11       Nach § 34 Abs. 1a VwGG ist der Verwaltungsgerichtshof bei der Beurteilung der Zulässigkeit der Revision gemäß Art. 133 Abs. 4 B-VG an den Ausspruch des Verwaltungsgerichtes gemäß § 25a Abs. 1 VwGG nicht gebunden. Die Zulässigkeit einer außerordentlichen Revision gemäß Art. 133 Abs. 4 B-VG hat der Verwaltungsgerichtshof ausschließlich im Rahmen der dafür in der Revision gesondert vorgebrachten Gründe (§ 28 Abs. 3 VwGG) zu überprüfen (VwGH 27.4.2020, Ra 2019/11/0045, mwN). Dem Erfordernis einer gesonderten Zulässigkeitsbegründung wird insbesondere nicht schon durch nähere Ausführungen zur behaupteten Rechtswidrigkeit der bekämpften Entscheidung (§ 28 Abs. 1 Z 5 VwGG) oder zu den Rechten, in denen sich der Revisionswerber verletzt erachtet (§ 28 Abs. 1 Z 4 VwGG), Genüge getan (vgl. aus vielen die Beschlüsse VwGH 23.3.2017, Ra 2017/11/0014, und VwGH 1.9.2017, Ra 2017/11/0225, jeweils mwN).
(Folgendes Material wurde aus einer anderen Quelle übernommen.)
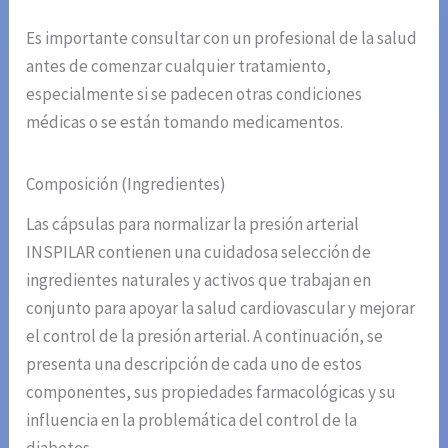
Es importante consultar con un profesional de la salud
antes de comenzar cualquier tratamiento,
especialmente si se padecen otras condiciones
médicas o se están tomando medicamentos.
Composición (Ingredientes)
Las cápsulas para normalizar la presión arterial
INSPILAR contienen una cuidadosa selección de
ingredientes naturales y activos que trabajan en
conjunto para apoyar la salud cardiovascular y mejorar
el control de la presión arterial. A continuación, se
presenta una descripción de cada uno de estos
componentes, sus propiedades farmacológicas y su
influencia en la problemática del control de la
diabetes.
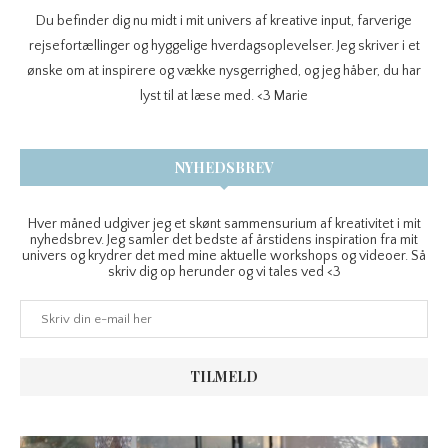
Du befinder dig nu midt i mit univers af kreative input, farverige
rejsefortællinger og hyggelige hverdagsoplevelser. Jeg skriver i et
ønske om at inspirere og vække nysgerrighed, og jeg håber, du har
lyst til at læse med. <3 Marie
NYHEDSBREV
Hver måned udgiver jeg et skønt sammensurium af kreativitet i mit
nyhedsbrev. Jeg samler det bedste af årstidens inspiration fra mit
univers og krydrer det med mine aktuelle workshops og videoer. Så
skriv dig op herunder og vi tales ved <3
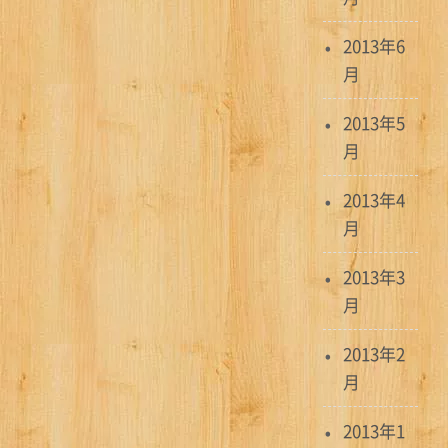
2013年6
月
2013年5
月
2013年4
月
2013年3
月
2013年2
月
2013年1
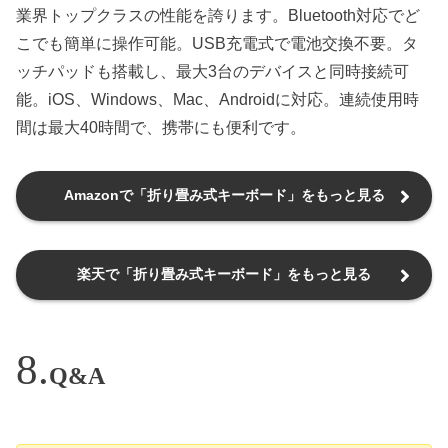
業界トップクラスの性能を誇ります。Bluetooth対応でど
こでも簡単に操作可能。USB充電式で電池交換不要。タ
ッチパッドも搭載し、最大3台のデバイスと同時接続可
能。iOS、Windows、Mac、Androidに対応。連続使用時
間は最大40時間で、携帯にも便利です。
Amazonで「折り畳み式キーボード」をもっと見る
楽天で「折り畳み式キーボード」をもっと見る
Q&A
12       Leistet der Besitzer der Lenkberechtigung innerhalb der festgesetzten Frist einem rechtskräftigen Bescheid mit der Aufforderung, sich amtsärztlich untersuchen zu lassen, die zur Erstattung des amtsärztlichen Gutachtens erforderlichen Befunde zu erbringen oder die Fahrprüfung neuerlich abzulegen, keine Folge, ist ihm die Lenkberechtigung bis zur Befolgung der Anordnung zu entziehen (§ 24 Abs. 4 letzter Satz FSG).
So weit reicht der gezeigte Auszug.